● Task input:
== == ==

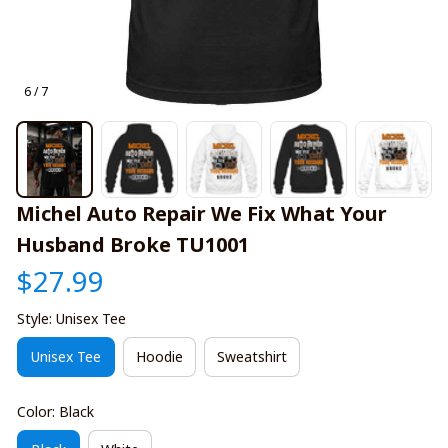
6 / 7
Michel Auto Repair We Fix What Your 
Husband Broke TU1001
$27.99
Style: Unisex Tee
Unisex Tee
Hoodie
Sweatshirt
Color: Black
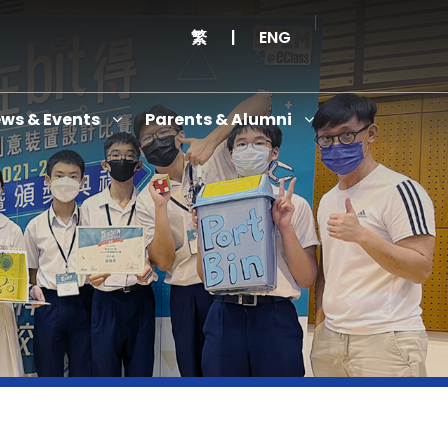
繁
|
ENG
ws & Events
Parents & Alumni
Thanksgiving Service Cum Opening Ceremony of School History Museum and English+
Anniversary Variety Show
Anniversary Banquet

== == ==

● Task goal:
Every line where "Anniversary" appears must be returned from the listing above.

● Output for this exercise:
Anniversary Variety Show
Anniversary Banquet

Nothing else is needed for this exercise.